RECORDS SUPPLIED: Begin
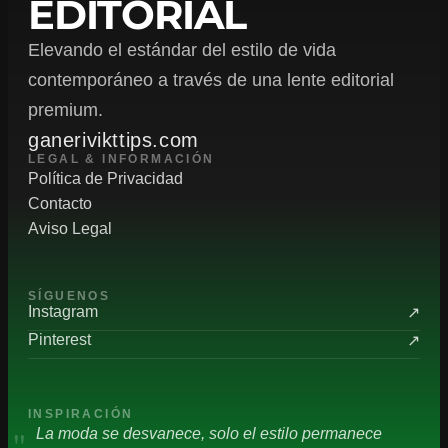
EDITORIAL
Elevando el estándar del estilo de vida
contemporáneo a través de una lente editorial
premium.
ganerivikttips.com
LEGAL & INFORMACIÓN
Política de Privacidad
Contacto
Aviso Legal
SÍGUENOS
Instagram
↗
Pinterest
↗
INSPIRACIÓN
"
La moda se desvanece, solo el estilo permanece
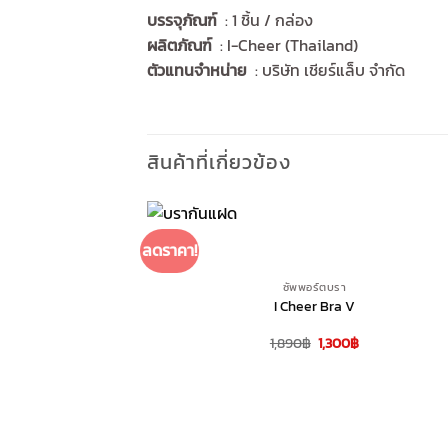
บรรจุภัณฑ์
: 1 ชิ้น / กล่อง
ผลิตภัณฑ์
: I-Cheer (Thailand)
ตัวแทนจำหน่าย
: บริษัท เชียร์แล็บ จำกัด
สินค้าที่เกี่ยวข้อง
+
ลดราคา!
ซัพพอร์ตบรา
I Cheer Bra V
Original
Current
1,890
฿
1,300
฿
price
price
was:
is:
1,890฿.
1,300฿.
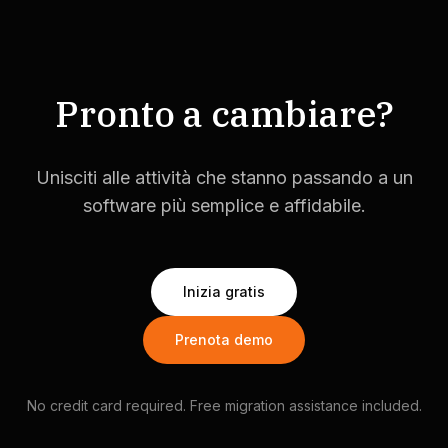
Pronto a cambiare?
Unisciti alle attività che stanno passando a un
software più semplice e affidabile.
Inizia gratis
Prenota demo
No credit card required. Free migration assistance included.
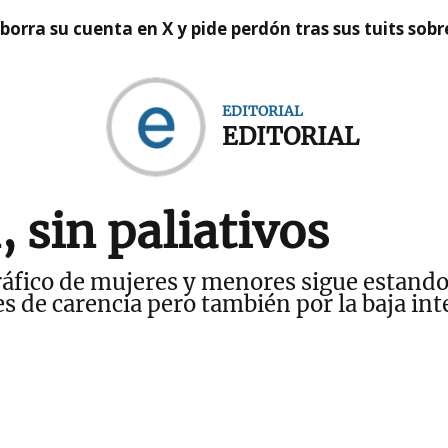
borra su cuenta en X y pide perdón tras sus tuits sob
EDITORIAL
EDITORIAL
 sin paliativos
ráfico de mujeres y menores sigue estando 
nes de carencia pero también por la baja in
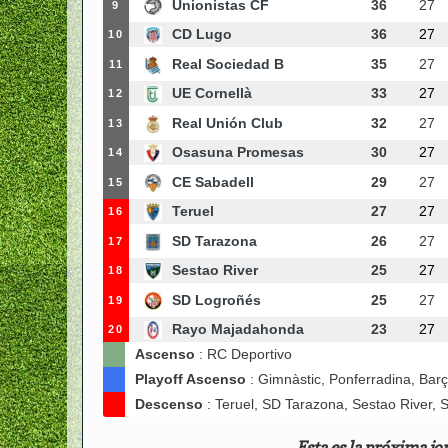
Unionistas CF
36
27
9
CD Lugo
36
27
10
Real Sociedad B
35
27
11
UE Cornellà
33
27
12
Real Unión Club
32
27
13
Osasuna Promesas
30
27
14
CE Sabadell
29
27
15
Teruel
27
27
16
SD Tarazona
26
27
17
Sestao River
25
27
18
SD Logroñés
25
27
19
Rayo Majadahonda
23
27
20
Ascenso
: RC Deportivo
Playoff Ascenso
: Gimnàstic, Ponferradina, Barç
Descenso
: Teruel, SD Tarazona, Sestao River
Esta es la próxima jo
RECORDS SUPPLIED: End
WHAT TO PRODUCE: Find "Gimnàstic, Ponferradina, Barç" in the entries above, then repeat its line and all lines after it exactly, down to the last line.

SOLUTION TO THE EXERCISE:
: Gimnàstic, Ponferradina, Barç
Descenso
: Teruel, SD Tarazona, Sestao River
Esta es la próxima jo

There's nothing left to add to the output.